WORK TASK » From the entries below, return every line that includes the word "VILLAIN".

Extracted page text data:
►
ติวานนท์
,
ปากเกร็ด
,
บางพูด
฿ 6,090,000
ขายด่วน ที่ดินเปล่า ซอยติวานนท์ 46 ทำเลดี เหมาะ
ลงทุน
◄
►
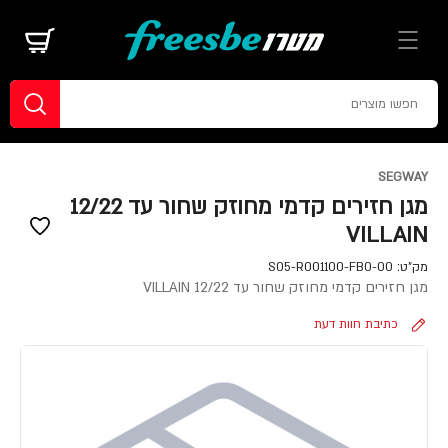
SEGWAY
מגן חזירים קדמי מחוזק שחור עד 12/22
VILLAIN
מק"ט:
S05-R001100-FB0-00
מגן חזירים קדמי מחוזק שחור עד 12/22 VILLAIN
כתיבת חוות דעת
◄
►
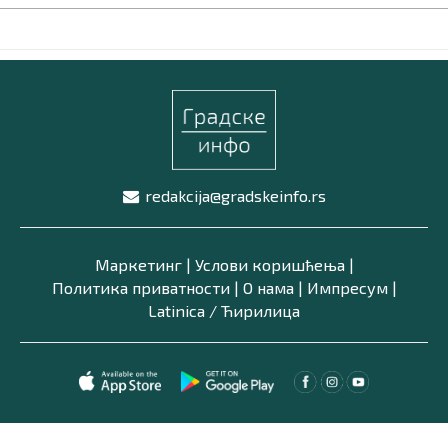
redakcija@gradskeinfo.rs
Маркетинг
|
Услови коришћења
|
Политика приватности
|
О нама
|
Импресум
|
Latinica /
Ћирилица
◄
YOUR SOLUTION »
VILLAIN
מגן חזירים קדמי מחוזק שחור עד 12/22 VILLAIN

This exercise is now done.